CHAPTER TWO: SHAPING & HETEROGENOUS SUBSTRATES OF BEHAVIOR

  • All learned behaviors reflect an interaction between training procedures and preexisting behaviors; changes tend to fit with an organism’s preexisting behavioral tendencies, arising from prior genetic programming.
  • Shaping: a conditioning procedure that produces new behaviors by reinforcing successive approximations to the desired behavior.
  • UNCONDITIONED BEHAVIORS: unlearned behaviors, preexisting and genetically programmed; also called unconditioned responses by Pavlov.
  • CONCEPT OF REFLEX:
    • Reflex: the smallest unit of unconditioned behavior; the reflex is the relationship between a simple response and a specific environmental stimulus.

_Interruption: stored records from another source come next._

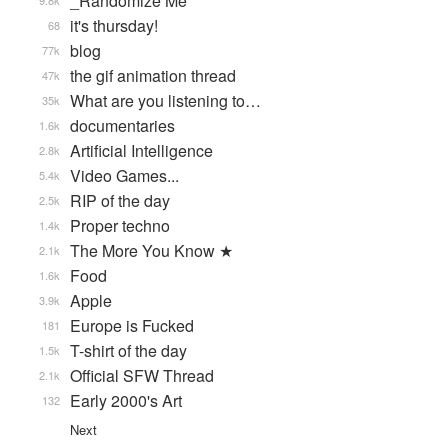
_Randomize Me
9.8k
it's thursday!
68
blog
77k
the gif animation thread
47k
What are you listening to…
35k
documentaries
1.6k
Artificial Intelligence
2.8k
Video Games...
5.4k
RIP of the day
2.5k
Proper techno
1.4k
The More You Know ★
2.1k
Food
1.6k
Apple
3.9k
Europe is Fucked
181
T-shirt of the day
1.5k
Official SFW Thread
2.1k
Early 2000's Art
132
Next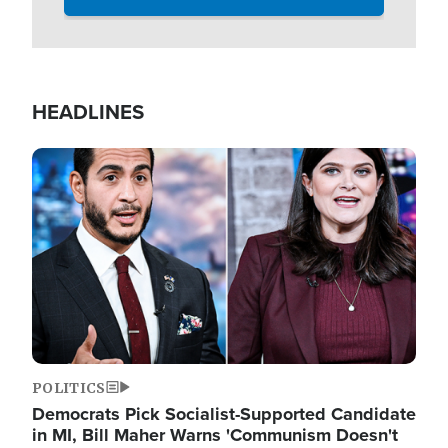
HEADLINES
Image
POLITICS
Democrats Pick Socialist-Supported Candidate
in MI, Bill Maher Warns 'Communism Doesn't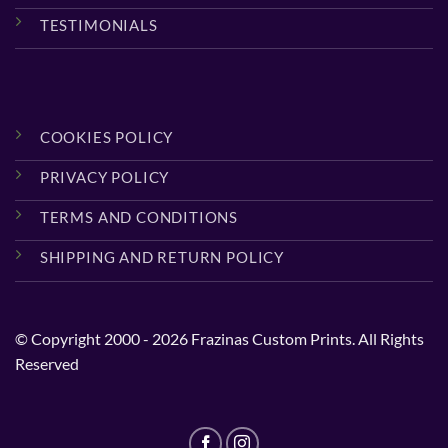
TESTIMONIALS
COOKIES POLICY
PRIVACY POLICY
TERMS AND CONDITIONS
SHIPPING AND RETURN POLICY
© Copyright 2000 - 2026 Frazinas Custom Prints. All Rights
Reserved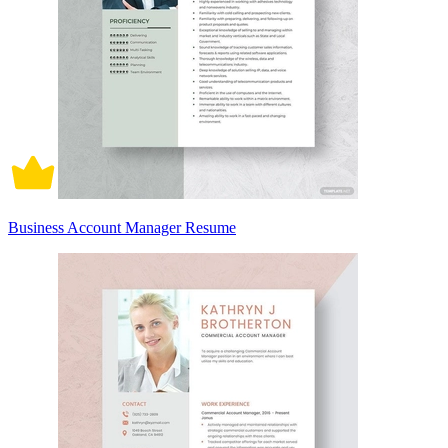
Business Account Manager Resume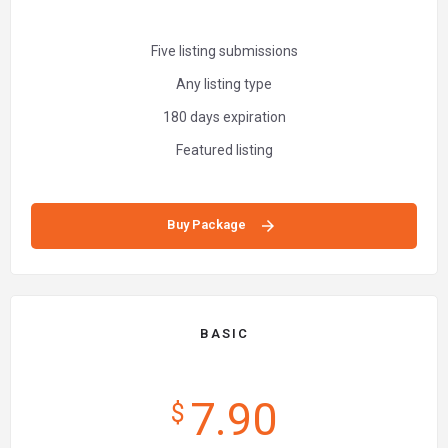
Five listing submissions
Any listing type
180 days expiration
Featured listing
Buy Package
BASIC
7.90
$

    • Examples: eyeblink after dust in the eye; a reflex arc links stimulus to response.
  • Rene Descartes (1596–1650): proposed the reflex as a reflection of stimulus energy into response energy.
  • THE REFLEX CONCEPT (restatement): reflexive responses elicited when a specific stimulus occurs reliably; a sudden loud noise can cause a startle.
  • REFLEX ARC: the entire S-R unit:
    1) Eliciting stimulus enters the spinal cord via a sensory neuron (e.g., shock from a live wire; nipple touching a baby’s cheek).
    2) Elicited response is transmitted to the muscles via a motor neuron (e.g., hand jerk; baby head turn toward nipple).
  • REFLEXES ARE CRITICAL FOR LIFE:
    • Respiratory reflexes enable breathing.
    • Suckling reflexes enable newborns to drink milk.
    • Swallowing and digestive reflexes; postural reflexes; withdrawal reflexes protect from injury.
  • MODAL ACTION PATTERNS (MAPS):
    • Ethology: study of evolution/development of functional units of behavior.
    • MAPs are organized patterns reliably elicited by a specific stimulus; also called instincts; exhibited by all animals including humans.
    • Sign stimulus: a particular feature of a stimulus sufficient to elicit a MAP.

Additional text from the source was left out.